Mortgage rates continued plummeting this week, with three of the four benchmark rates averaging less than 3 percent for the first time on record, according to a report released Thursday by Freddie Mac.
The 15-year fixed-rate average dropped to a new record low of 2.97 percent, down significantly from 3.04 percent the week prior and far off its mark of 3.74 percent this time last year. Both hybrid adjustable-rate averages are also below the 3-percent barrier, with the 5-year at 2.84 percent and the 1-year at 2.75 percent.
Meanwhile, the free fall continued for 30-year fixed-rate mortgages, which dropped to a fifth straight all-time low at 3.75 percent, down from 3.78 percent last week. The average remains well below its mark of 4.55 percent one year ago.
Frank Nothaft, Freddie Mac’s vice president and chief economist, pegged the unprecedented rates to plunging bond yields and soaring home prices.
“Market concerns over tensions in the Eurozone led to a decline in long-term Treasury bond yields helping to bring fixed mortgage rates to new record lows this week,” Nothaft said in a statement. “Compared to a year ago, rates on 30-year fixed mortgage rates are almost 0.9 percentage points lower which translates into nearly $1,200 less in annual payments on a $200,000 loan.”

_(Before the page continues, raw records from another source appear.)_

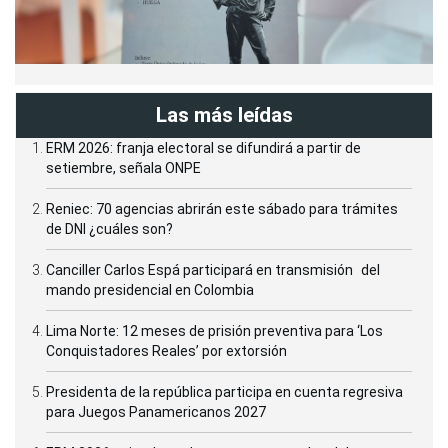
Las más leídas
ERM 2026: franja electoral se difundirá a partir de
setiembre, señala ONPE
Reniec: 70 agencias abrirán este sábado para trámites
de DNI ¿cuáles son?
Canciller Carlos Espá participará en transmisión del
mando presidencial en Colombia
Lima Norte: 12 meses de prisión preventiva para ‘Los
Conquistadores Reales’ por extorsión
Presidenta de la república participa en cuenta regresiva
para Juegos Panamericanos 2027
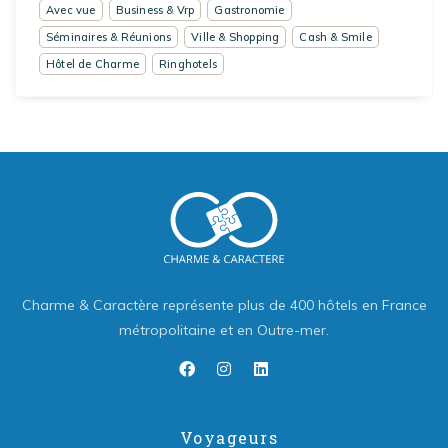
Avec vue
Business & Vrp
Gastronomie
Séminaires & Réunions
Ville & Shopping
Cash & Smile
Hôtel de Charme
Ringhotels
Charme & Caractère représente plus de 400 hôtels en France
métropolitaine et en Outre-mer.
Voyageurs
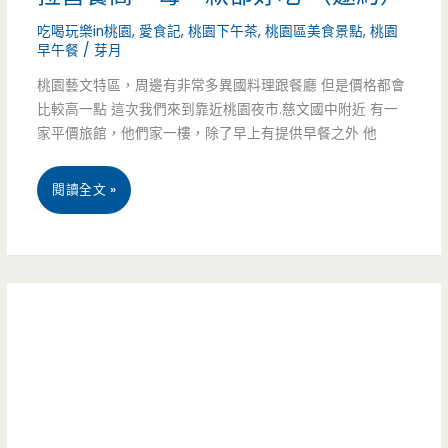
這
吃喝玩樂in桃園
,
愛食記
,
桃園下午茶
,
桃園區美食景點
,
桃園
都
早午餐
/
芽月
家
無
桃園藝文特區，周邊有非常多異國料理跟餐廳 但是價格都會
粉
雷！
比較高一點 這次我們來到靠近桃園夜市.慈文國中附近 有一
漿
家平價旅館，他們家一樓，除了早上有提供早餐之外 他
蛋
桃
閱讀全文 »
餅
園
真
美
的
食-1Pin
好
Pasta
好
義
吃，
品
蘿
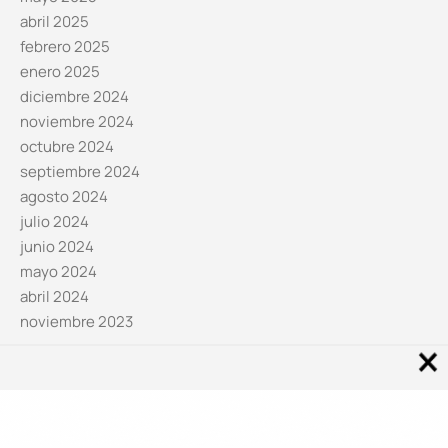
abril 2025
febrero 2025
enero 2025
diciembre 2024
noviembre 2024
octubre 2024
septiembre 2024
agosto 2024
julio 2024
junio 2024
mayo 2024
abril 2024
noviembre 2023
Noticias por categorías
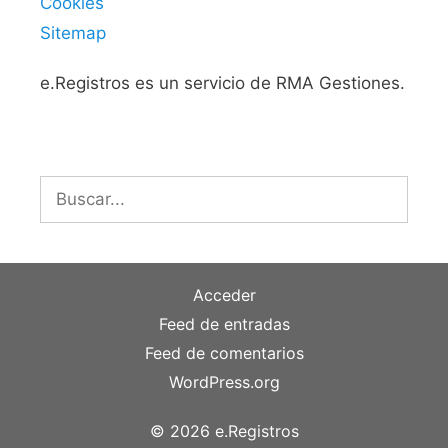
Cookies
Sitemap
e.Registros es un servicio de RMA Gestiones.
Buscar:
Acceder
Feed de entradas
Feed de comentarios
WordPress.org
© 2026 e.Registros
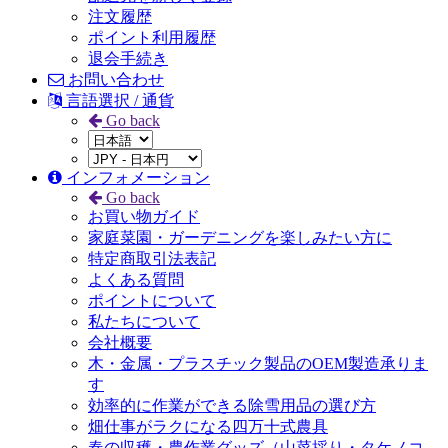
注文履歴
ポイント利用履歴
退会手続き
お問い合わせ
言語選択 / 通貨
Go back
インフォメーション
Go back
お買い物ガイド
家庭菜園・ガーデニングを楽しみたい方に
特定商取引法表記
よくある質問
ポイントについて
私たちについて
会社概要
木・金属・プラスチック製品のOEM製造承りま
す
効率的に作業ができる除雪用品の選び方
畑仕事がラクになる四万十式農具
春の収穫・農作業グッズ（山菜採り・タケノコ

The number of Americans who signed contracts to buy a house dropped from a 2-year high in March to a four-month low in April, according to a report released Wednesday by the National Association of Realtors. Nothaft also pointed out that a day earlier, Standard & Poor’s/Case-Shiller released data showing that home prices in March rose in most metropolitan areas for the first time since August.
Last week in Washington, more than 14,000 realtors descended on Capitol Hill to urge lawmakers to extend a series of tax code provisions they say would help millions of homeowners stay in their houses and millions of prospective buyers afford a new home.